As this past semester of graduate school ended, I was not sure if I would make the trip to New York or not. My anxiety was forestalling my plans as it often does, and I was tether balling the idea back and forth and around in my mind with heavy hands. Travel always makes me anxious. One night, after lots of merlots, I pulled the trigger on a two-week stay and began plotting my visual excursion with nervous fervor and list making. I began lining up studio visits and planning my rounds through Chelsea and the Lower East Side. I am always most excited to meet and see the work of artists whom I admire, dead or alive. No experience compares to seeing so much art in such little time. It is romantic, grounding, meditative, sensual, and makes me feel justified in my weird human bones. While I was in the city I experienced creative rejuvenation through the artists I was privileged to meet and speak with. The first studio I visited was that of Angela Heisch. Heisch is an abstract visual linguist working primarily in gouache and approaches abstraction keenly with an exacting tactile vision and fetish for flat surface that recalls the Chicago Imagists, mostly Christina Ramberg. Her meticulous vibrating substrates present a fresh personal dialectic that evades capturing gazes of formal taxonomies regarding visual devices of painting. Her imagery strikes me as smart and exceedingly topical in the present conversation of painting, especially as it pertains to the painting that is happening in the city right now. It should come as no surprise then that Heisch was recently curated by Holly Coulis into Try to Smoke It at Taymour Grahne Gallery, a truly incredible exhibition space, in Lower Manhattan. The exhibition is curated, as I mentioned, by Holly Coulis a formidable painter in her own right, and resonant curatorial voice in the programming at 106 Green

My first day in New York I stayed where I was at, somewhat overwhelmed having come from my quiet existence in Texas. I walked around Long Island City and visited PS1, mostly to ogle the Jordan Kasey paintings, and went to the Key Food for provisions. I was feeling a little meek about the MTA and was therefore glad PS1 was so close by. It was a good beginning.

I had agreed to visit Heisch’s studio the following afternoon right around 2pm. I took the train to Sunset Park and met Heisch out on the street. I had walked too far and saw her waving to me from an open door; the invisibility of artists’ studios is a funny thing.

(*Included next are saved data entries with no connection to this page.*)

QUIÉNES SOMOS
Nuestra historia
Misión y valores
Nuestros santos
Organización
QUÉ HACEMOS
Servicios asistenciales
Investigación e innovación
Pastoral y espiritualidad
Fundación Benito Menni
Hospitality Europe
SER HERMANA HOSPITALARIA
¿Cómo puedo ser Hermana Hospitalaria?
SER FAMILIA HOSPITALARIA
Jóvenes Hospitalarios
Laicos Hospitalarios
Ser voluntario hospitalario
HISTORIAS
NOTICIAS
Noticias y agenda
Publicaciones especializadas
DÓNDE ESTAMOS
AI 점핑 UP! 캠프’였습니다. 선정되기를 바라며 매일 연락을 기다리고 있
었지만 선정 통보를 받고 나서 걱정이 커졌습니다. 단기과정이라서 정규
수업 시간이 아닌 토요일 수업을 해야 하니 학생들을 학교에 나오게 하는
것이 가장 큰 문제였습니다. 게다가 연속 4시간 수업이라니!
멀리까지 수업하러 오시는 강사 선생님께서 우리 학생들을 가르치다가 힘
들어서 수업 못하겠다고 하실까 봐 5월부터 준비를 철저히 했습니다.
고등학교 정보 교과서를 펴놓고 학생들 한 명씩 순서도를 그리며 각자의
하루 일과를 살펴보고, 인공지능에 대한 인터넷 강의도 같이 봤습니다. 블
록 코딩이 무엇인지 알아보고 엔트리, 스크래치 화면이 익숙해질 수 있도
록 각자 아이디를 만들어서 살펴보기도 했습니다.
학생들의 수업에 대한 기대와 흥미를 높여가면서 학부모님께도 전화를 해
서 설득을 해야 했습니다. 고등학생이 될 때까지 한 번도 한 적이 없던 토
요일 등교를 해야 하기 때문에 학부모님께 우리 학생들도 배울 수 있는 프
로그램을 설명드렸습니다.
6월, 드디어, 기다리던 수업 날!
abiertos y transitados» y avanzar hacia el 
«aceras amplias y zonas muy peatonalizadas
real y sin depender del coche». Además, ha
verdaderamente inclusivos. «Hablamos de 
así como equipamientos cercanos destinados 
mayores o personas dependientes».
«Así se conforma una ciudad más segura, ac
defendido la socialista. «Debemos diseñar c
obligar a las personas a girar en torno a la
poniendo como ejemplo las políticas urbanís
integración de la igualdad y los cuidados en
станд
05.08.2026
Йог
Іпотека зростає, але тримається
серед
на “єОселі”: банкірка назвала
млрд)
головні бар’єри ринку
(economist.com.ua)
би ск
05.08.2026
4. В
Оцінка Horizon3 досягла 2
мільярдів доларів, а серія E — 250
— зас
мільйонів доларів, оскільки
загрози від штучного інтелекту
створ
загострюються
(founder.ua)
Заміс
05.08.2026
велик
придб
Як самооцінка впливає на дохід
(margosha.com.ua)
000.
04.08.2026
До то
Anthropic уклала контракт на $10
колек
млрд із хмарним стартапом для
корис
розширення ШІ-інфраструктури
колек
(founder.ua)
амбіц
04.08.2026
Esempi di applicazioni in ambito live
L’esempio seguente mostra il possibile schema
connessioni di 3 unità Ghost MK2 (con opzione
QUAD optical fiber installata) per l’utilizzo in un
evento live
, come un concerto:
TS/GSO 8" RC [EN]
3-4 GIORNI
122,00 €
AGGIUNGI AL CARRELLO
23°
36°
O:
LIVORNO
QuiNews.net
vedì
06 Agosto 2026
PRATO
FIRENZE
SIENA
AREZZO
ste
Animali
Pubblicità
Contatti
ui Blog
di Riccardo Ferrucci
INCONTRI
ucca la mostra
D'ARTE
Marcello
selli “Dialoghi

The secret ubiquity of the city’s creative breadth is one of my favorite things to feel.

I entered Heisch’s studio and was greeted by three large paintings clad in Heisch’s austere palette of deep army greens, dark desert browns, rusty umbrage, sterling white, engrossing black, and the constant cardinal red that punctuates Heisch’s architectural compositions like an insistent alarm always sounding with a welcomed jab for your eye holes. There were also several tiny studies, smaller than 10”, tacked to the wall whose intimacy and care delighted me.

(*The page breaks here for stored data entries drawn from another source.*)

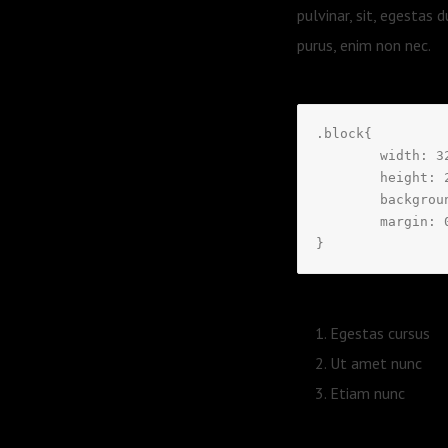
pulvinar, sit, egestas
purus, enim non nec.
.block{

	width: 320px;

	height: 200px;

	background: #f3f3f5;

	margin: 0 0 0 0;

}
Egestas cursus
Ut amet nunc
Etiam nunc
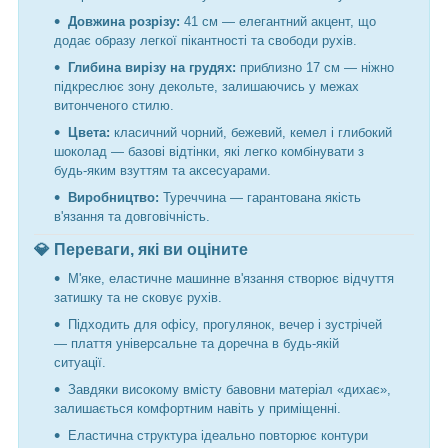
Довжина розрізу:
41 см — елегантний акцент, що
додає образу легкої пікантності та свободи рухів.
Глибина вирізу на грудях:
приблизно 17 см — ніжно
підкреслює зону декольте, залишаючись у межах
витонченого стилю.
Цвета:
класичний чорний, бежевий, кемел і глибокий
шоколад — базові відтінки, які легко комбінувати з
будь-яким взуттям та аксесуарами.
Виробництво:
Туреччина — гарантована якість
в'язання та довговічність.
💎 Переваги, які ви оціните
М'яке, еластичне машинне в'язання створює відчуття
затишку та не сковує рухів.
Підходить для офісу, прогулянок, вечер і зустрічей
— плаття універсальне та доречна в будь-якій
ситуації.
Завдяки високому вмісту бавовни матеріал «дихає»,
залишається комфортним навіть у приміщенні.
Еластична структура ідеально повторює контури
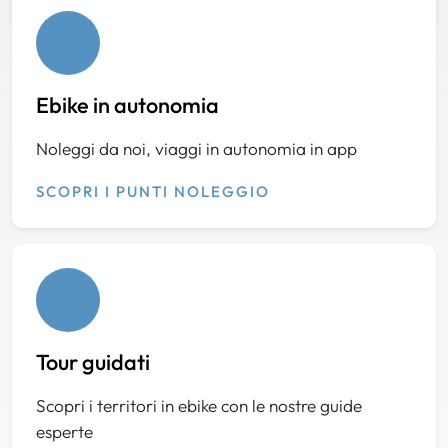
Ebike in autonomia
Noleggi da noi, viaggi in autonomia in app
SCOPRI I PUNTI NOLEGGIO
Tour guidati
Scopri i territori in ebike con le nostre guide
esperte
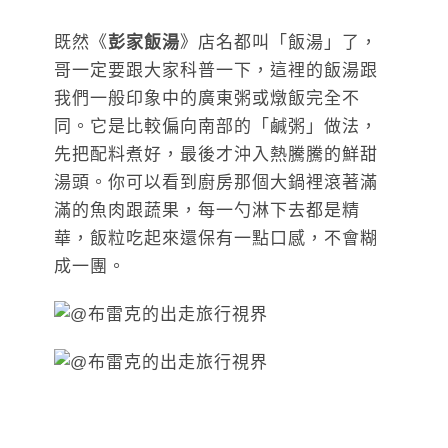
既然《
彭家飯湯
》店名都叫「飯湯」了，
哥一定要跟大家科普一下，這裡的飯湯跟
我們一般印象中的廣東粥或燉飯完全不
同。它是比較偏向南部的「鹹粥」做法，
先把配料煮好，最後才沖入熱騰騰的鮮甜
湯頭。你可以看到廚房那個大鍋裡滾著滿
滿的魚肉跟蔬果，每一勺淋下去都是精
華，飯粒吃起來還保有一點口感，不會糊
成一團。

“Tao”, 36” x 36”, acryla gouache on canvas, 2017

Their invitation was beguiling as they spoke to Heisch’s onerous intention for the game. Further, there was a rack of paintings, mostly smaller panels, against the inside front wall. Nearby there was a mini fridge, and at the back of the rectangle were two chairs. We sat and talked. We talked a lot about graduate school and all its quirks, and about many other things as well. She told me about going to school in Albany, at SUNY, and how the city, nonsensically the capital, is cleaved in two by the intensely strange Empire State Plaza. Heisch’s graduate school work is the origin point of the work she is making now, firmly rooted in abstraction and tethered about a visual device that she refers to as the “lozenge,” of which there are generally at least two in any one of her paintings. During graduate school, she made monumental drawings on paper with charcoal.

86 x 132 inches, charcoal on paper, 2011

Heisch’s abstraction is flavored with nightmarish uncertainty and a seismic convulsion of anxiety; conversely her paintings hold the bellowing operetta of mystery and all its romance with isometric tension and fuzzy gradients that relate the visual sensation of balmy breezes. They are very planned and poignant, electric pictures.

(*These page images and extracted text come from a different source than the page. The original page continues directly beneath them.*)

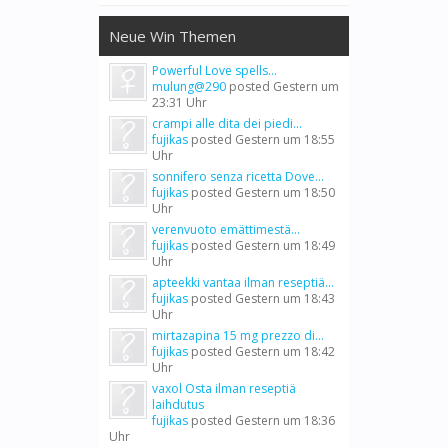
Neue Win Themen
Powerful Love spells...
mulung@290
posted
Gestern um
23:31 Uhr
crampi alle dita dei piedi...
fujikas
posted
Gestern um 18:55
Uhr
sonnifero senza ricetta Dove...
fujikas
posted
Gestern um 18:50
Uhr
verenvuoto emättimestä...
fujikas
posted
Gestern um 18:49
Uhr
apteekki vantaa ilman reseptiä...
fujikas
posted
Gestern um 18:43
Uhr
mirtazapina 15 mg prezzo di...
fujikas
posted
Gestern um 18:42
Uhr
vaxol Osta ilman reseptiä
laihdutus
fujikas
posted
Gestern um 18:36
Uhr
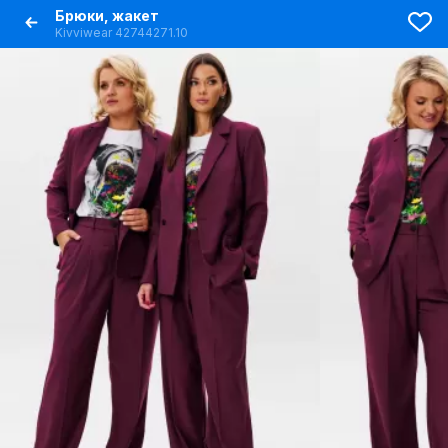
Брюки, жакет
Kivviwear 42744271.10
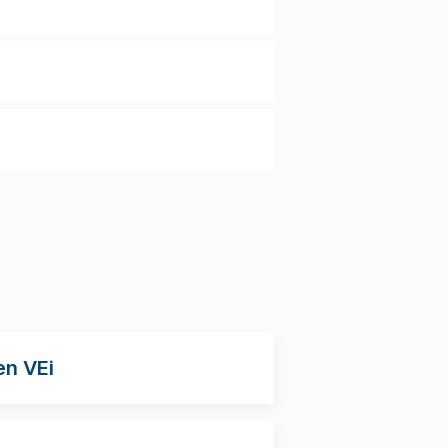
en VEi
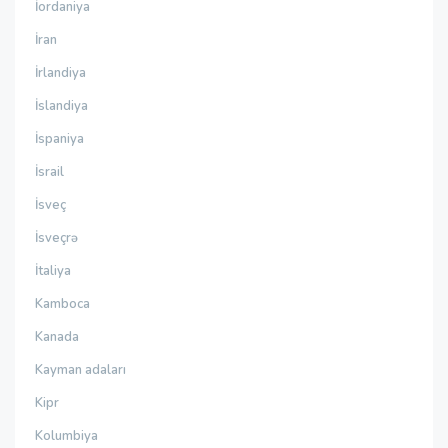
İordaniya
İran
İrlandiya
İslandiya
İspaniya
İsrail
İsveç
İsveçrə
İtaliya
Kamboca
Kanada
Kayman adaları
Kipr
Kolumbiya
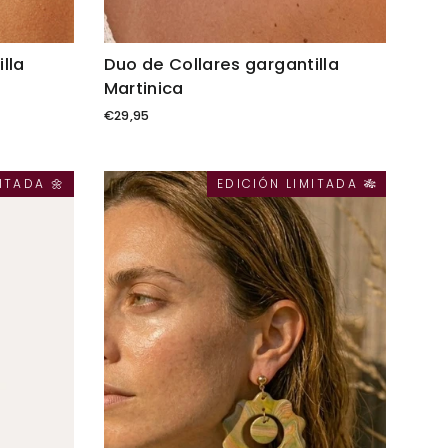
lla
Duo de Collares gargantilla
Martinica
€29,95
ITADA 🌼
EDICIÓN LIMITADA 🎋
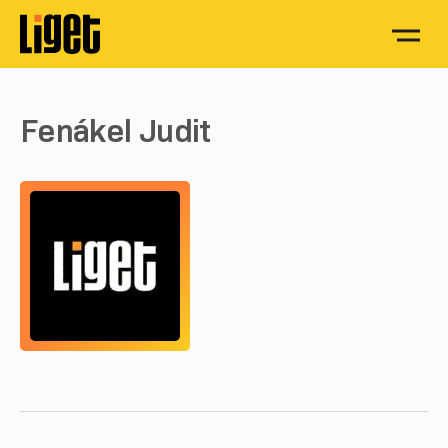
Fenákel Judit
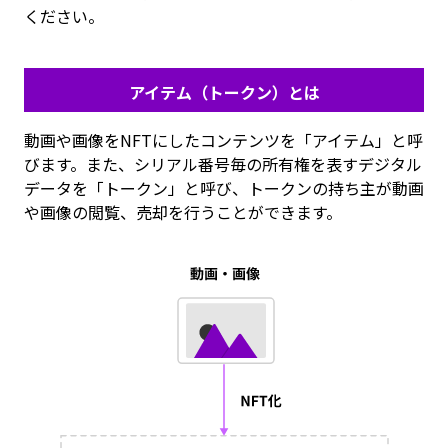
ください。
アイテム（トークン）とは
動画や画像をNFTにしたコンテンツを「アイテム」と呼
びます。また、シリアル番号毎の所有権を表すデジタル
データを「トークン」と呼び、トークンの持ち主が動画
や画像の閲覧、売却を行うことができます。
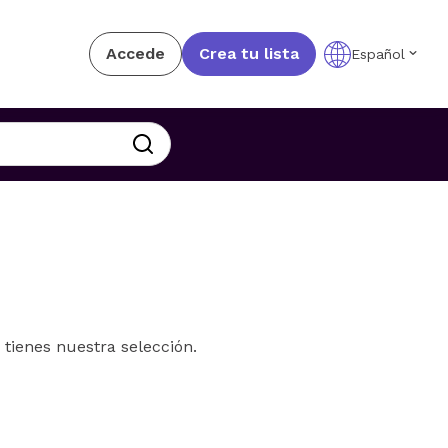
Accede
Crea tu lista
Español
 tienes nuestra selección.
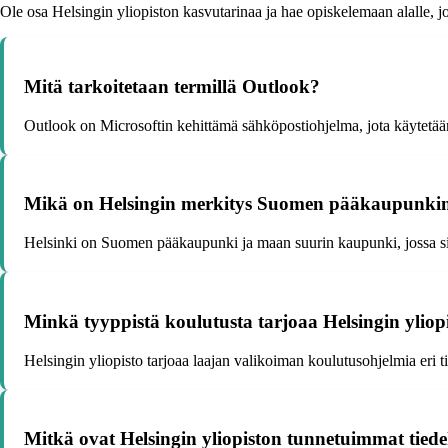
Ole osa Helsingin yliopiston kasvutarinaa ja hae opiskelemaan alalle, jo
Mitä tarkoitetaan termillä Outlook?
Outlook on Microsoftin kehittämä sähköpostiohjelma, jota käytetään l
Mikä on Helsingin merkitys Suomen pääkaupunki
Helsinki on Suomen pääkaupunki ja maan suurin kaupunki, jossa sijait
Minkä tyyppistä koulutusta tarjoaa Helsingin yliop
Helsingin yliopisto tarjoaa laajan valikoiman koulutusohjelmia eri tie
Mitkä ovat Helsingin yliopiston tunnetuimmat tied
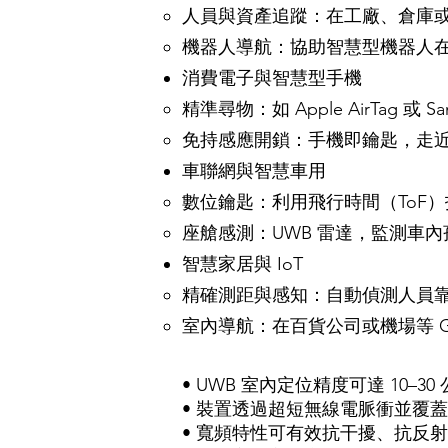
人員與資產追蹤：在工廠、倉庫
機器人導航：協助智慧型機器人
消費電子與智慧型手機
精準尋物：如 Apple AirTag 或 S
免持感應開鎖：手機即鑰匙，走近門鎖即可
車聯網與智慧車用
數位鑰匙：利用飛行時間（ToF
座艙感測：UWB 雷達，監測車
智慧家居與 IoT
精確測距與感知：自動偵測人員
室內導航：在百貨公司或機場等 
• UWB 室內定位精度可達 10–30 
• 裝置透過超短無線電脈衝並覆
• 寬頻特性可有效抗干擾、抗反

86 x 132 inches, charcoal on paper, 2011

If Heisch’s paintings were a ballgame they would be one on one or two on two scrimmages of basketball. The exchange of play is varied. Sometimes there are as many as six different ‘lozenges’ which observe a personified range of postures in relation to one another. There are foreground lozenges and background lozenges. Sometimes there is a central lozenge that seems to assume the role of protagonist who is surrounded by other lozenges interacting from different vantages, playing the voyeur or the antagonist and invariably both, or the sympathetic friend or injured lover. The act of role-reading in Heisch’s paintings, and between lozenges, however, is curiosity for killing cats as I’ll explain.

 

As I mentioned before, this aesthetic actor began appearing in Heisch’s graduate work, becoming a hot point of negotiation during critiques. The lozenges were formally contentious, simultaneously seeming a void while enacting a character. They became an object of debate and inquiry.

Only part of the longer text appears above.